Nicole:[22:06] The dog?
Gayle: [22:07] The dog yeah, it’s a tough, tough time right now because I think it thinks, I’m

leaving.

Nicole: [22:10] Yeah. So let me just a little context for the show, Gayle has a lady going on in her apartment. So it’s questionable that I’ll be able to edit out all of this. So just so you know.

Gayle: [22:25] Sorry for the noise. This is the reality of my life here. I think that the kids are leaving. So hopefully things will quiet down in a minute, my dog will come down again. Um, so she sort of spends her life kind of trying to recover from, you know, this horrible blow to her confidence that happened when she was in middle school at the hands of this awful woman. And awful girl. And then of course, later in life, they cross paths again and, you know, she sort of has to decide, like, Can she forgive? And does she have it in her to kind of be kind to this woman later on? And I mean, I think that’s always an interesting fantasy about like, you know, you come back across your tormentor later and you have the chance to turn the tables a little bit. But anytime I look at any like lists of books about female friendship or anything like that, this is Cat’s eyes is always on the list. And I actually would love to reread this book because I read it so long ago. And I remember really loving it. It’s very sad book and it’s kind of a lonely dark book, like a lot of Margaret Atwood books, but I think this is a this is this deserves to be in any book about friendship.

Nicole; [23:44] So lucky.

Gayle: [23:45] I think the kids are like taunting him. I just can’t have him here. Yeah okay that’s
helpful okay. Alright so that’s Cat’s Eye. What’s your next book?

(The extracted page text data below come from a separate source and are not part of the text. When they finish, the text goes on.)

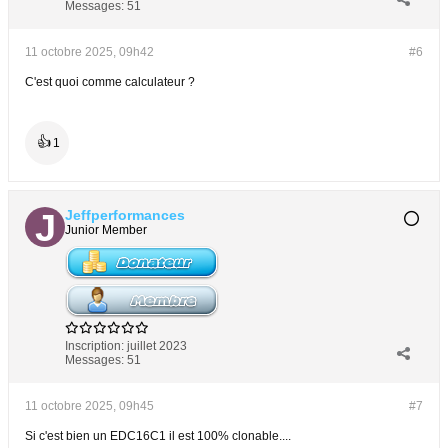
Messages:
51
11 octobre 2025, 09h42
#6
C'est quoi comme calculateur ?
👍
1
Jeffperformances
Junior Member
Inscription:
juillet 2023
Messages:
51
11 octobre 2025, 09h45
#7
Si c'est bien un EDC16C1 il est 100% clonable....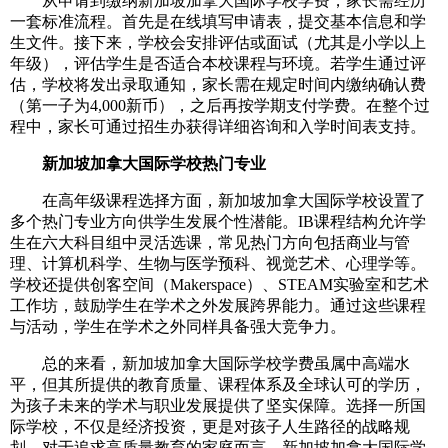
从申请到缴纳新加坡加拿大国际学校学费，家长需经历
一套标准流程。首先是在线填写申请表，提交基本信息和学
生文件。接下来，学校会安排评估或面试（尤其是小学以上
年级），评估学生是否适合本校课程与环境。若学生通过评
估，学校将发出录取通知，家长需在规定时间内缴纳确认费
（第一子为4,000新币），之后再按学期支付学费。在整个过
程中，家长可通过招生办获得详细咨询和入学时间表支持。
新加坡加拿大国际学校热门专业
在高年级课程选择方面，新加坡加拿大国际学校设置了
多个热门专业方向供学生发展个性潜能。IB课程结构允许学
生在六大科目组中灵活选课，常见热门方向包括商业与管
理、计算机科学、生物与医学预科、视觉艺术、心理学等。
学校还提供创客空间（Makerspace）、STEAM实验室和艺术
工作坊，鼓励学生在学术之外发展跨界能力。通过这些课程
与活动，学生在学术之外同样具备强大竞争力。
总的来看，新加坡加拿大国际学校学费虽属中高端水
平，但其所提供的教育质量、课程体系及全球认可的学历，
为孩子未来的学术与职业发展提供了坚实保障。选择一所国
际学校，不仅是经济投资，更是对孩子人生路径的战略规
划。对于追求高质量教育的家庭而言，新加坡加拿大国际学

Nicole: [23:55] The next book on my list is a classic. It’s The Color Purple by Alice Walker. I did not read this book until recently, and I believe it came out in the 1980s. I want to say because I Well, maybe even before that, because didn’t, wasn’t isn’t a movie from the 1980s.

Gayle: [24:15] Yeah, I think it is.

Nicole: [24:15] I just know that it’s very early Whoopi Goldberg, I’m not sure. So I read this book much later than when it came out and I was just stunned. It’s such a beautiful book. It’s something that can be read at any time, it is about female friendship. It’s the main character is a woman named Celia. She’s in a very abusive relationship. She’s been separated from her sisters. And she ultimately writes sisters, writes letters to her sister who is not with her and to God and it’s just about her life, you know, she’s growing up in the south, she has a very abusive husband, she doesn’t love herself very much or feel comfortable in her skin. And over the course of the book, you see her interaction and you see her tried to grow and nurture herself out of this marriage. And you see the role that female friendship plays in sometimes in supporting people. I mean, I think there are some times when people let her down, but it’s just such, It’s a stunning. It’s a beautiful story. It’s one of those books that you hear about that people love and, you know, it’s a classic and it’s like, oh, I’ll get around to or whatever, and then you read it. And just like, why did I never read this? This is so good. So you have not read the color purple by Alice Walker, then you’re in for a treat, even though it does have, there is some brutality in this relationship. You know, that young Celia is her husband, but just the support role of female friendship and this novel is just like something that you can’t miss.

Gayle: [25:48] I read that so long ago to now you’re making me want to reread it. Especially because we, yeah, sorry go ahead.

Nicole: [26:06] What was your, what do you remember your impressions be?

Gayle: [26:09] I don’t like it was so long ago, I barely remembered it at all. And I don’t even know if I actually saw the movie or not. But I just I remember really liking it. I just I couldn’t have told you the fact pattern. So I was glad to hear you remind me of it.

Nicole: [26:26] So good.

Gayle: [26:27] Yeah.

Nicole: [26:29] It looks like it was a book that I finished in one day.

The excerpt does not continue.